_TASK GOAL_: Out of the data below, copy every line with the string "each".

(Records from a data source)
=== Begin Enclosure ===
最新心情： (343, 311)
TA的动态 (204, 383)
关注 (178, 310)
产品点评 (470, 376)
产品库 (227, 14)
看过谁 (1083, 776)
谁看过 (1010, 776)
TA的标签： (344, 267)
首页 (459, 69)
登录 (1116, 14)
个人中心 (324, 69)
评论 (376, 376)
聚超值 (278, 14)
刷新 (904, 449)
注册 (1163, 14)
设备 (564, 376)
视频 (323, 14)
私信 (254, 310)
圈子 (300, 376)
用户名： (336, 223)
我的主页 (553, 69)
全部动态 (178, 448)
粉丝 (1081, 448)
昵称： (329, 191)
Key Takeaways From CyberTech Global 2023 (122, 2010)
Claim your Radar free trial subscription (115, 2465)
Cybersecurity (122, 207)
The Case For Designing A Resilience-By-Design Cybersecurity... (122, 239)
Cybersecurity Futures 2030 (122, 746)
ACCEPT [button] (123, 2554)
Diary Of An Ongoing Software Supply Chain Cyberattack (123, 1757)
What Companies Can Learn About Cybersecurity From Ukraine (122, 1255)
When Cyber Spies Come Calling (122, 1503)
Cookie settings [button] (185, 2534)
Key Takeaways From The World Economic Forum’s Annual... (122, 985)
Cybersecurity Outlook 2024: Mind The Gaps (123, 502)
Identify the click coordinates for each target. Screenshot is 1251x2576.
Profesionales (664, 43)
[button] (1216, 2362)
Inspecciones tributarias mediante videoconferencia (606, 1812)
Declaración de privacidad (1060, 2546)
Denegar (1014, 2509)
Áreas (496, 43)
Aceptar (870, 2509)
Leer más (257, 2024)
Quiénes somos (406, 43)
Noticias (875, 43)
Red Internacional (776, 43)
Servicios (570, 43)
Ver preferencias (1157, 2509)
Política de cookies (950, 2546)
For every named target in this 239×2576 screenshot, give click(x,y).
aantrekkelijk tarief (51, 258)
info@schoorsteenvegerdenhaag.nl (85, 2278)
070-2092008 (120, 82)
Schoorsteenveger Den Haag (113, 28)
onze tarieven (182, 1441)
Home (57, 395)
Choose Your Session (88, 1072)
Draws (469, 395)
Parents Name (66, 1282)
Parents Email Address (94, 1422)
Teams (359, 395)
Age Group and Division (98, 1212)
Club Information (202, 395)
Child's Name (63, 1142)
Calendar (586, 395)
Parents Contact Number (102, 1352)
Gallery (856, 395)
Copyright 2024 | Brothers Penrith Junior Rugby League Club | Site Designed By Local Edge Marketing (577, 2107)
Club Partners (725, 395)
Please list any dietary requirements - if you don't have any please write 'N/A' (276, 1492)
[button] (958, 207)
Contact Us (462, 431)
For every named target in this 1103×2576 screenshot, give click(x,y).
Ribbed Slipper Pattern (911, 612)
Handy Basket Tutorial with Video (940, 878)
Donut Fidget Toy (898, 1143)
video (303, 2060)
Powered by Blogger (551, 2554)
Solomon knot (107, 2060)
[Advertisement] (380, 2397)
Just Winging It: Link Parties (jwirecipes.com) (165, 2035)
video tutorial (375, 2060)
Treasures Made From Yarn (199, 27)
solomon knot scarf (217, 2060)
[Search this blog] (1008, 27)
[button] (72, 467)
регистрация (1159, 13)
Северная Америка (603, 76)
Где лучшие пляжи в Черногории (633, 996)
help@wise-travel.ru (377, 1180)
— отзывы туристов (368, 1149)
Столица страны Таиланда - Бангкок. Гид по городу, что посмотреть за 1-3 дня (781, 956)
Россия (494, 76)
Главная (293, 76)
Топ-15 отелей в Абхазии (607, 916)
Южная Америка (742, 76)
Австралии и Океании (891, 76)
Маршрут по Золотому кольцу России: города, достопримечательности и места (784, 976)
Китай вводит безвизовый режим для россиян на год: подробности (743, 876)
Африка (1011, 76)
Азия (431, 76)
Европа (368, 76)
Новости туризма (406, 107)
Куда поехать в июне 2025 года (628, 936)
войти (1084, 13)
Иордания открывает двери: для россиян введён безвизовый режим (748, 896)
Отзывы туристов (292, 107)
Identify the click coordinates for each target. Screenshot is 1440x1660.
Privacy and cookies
=== End Enclosure ===
_TASK SOLUTION_:
Identify the click coordinates for each target. Screenshot is 1251x2576.
Identify the click coordinates for each target. Screenshot is 1440x1660.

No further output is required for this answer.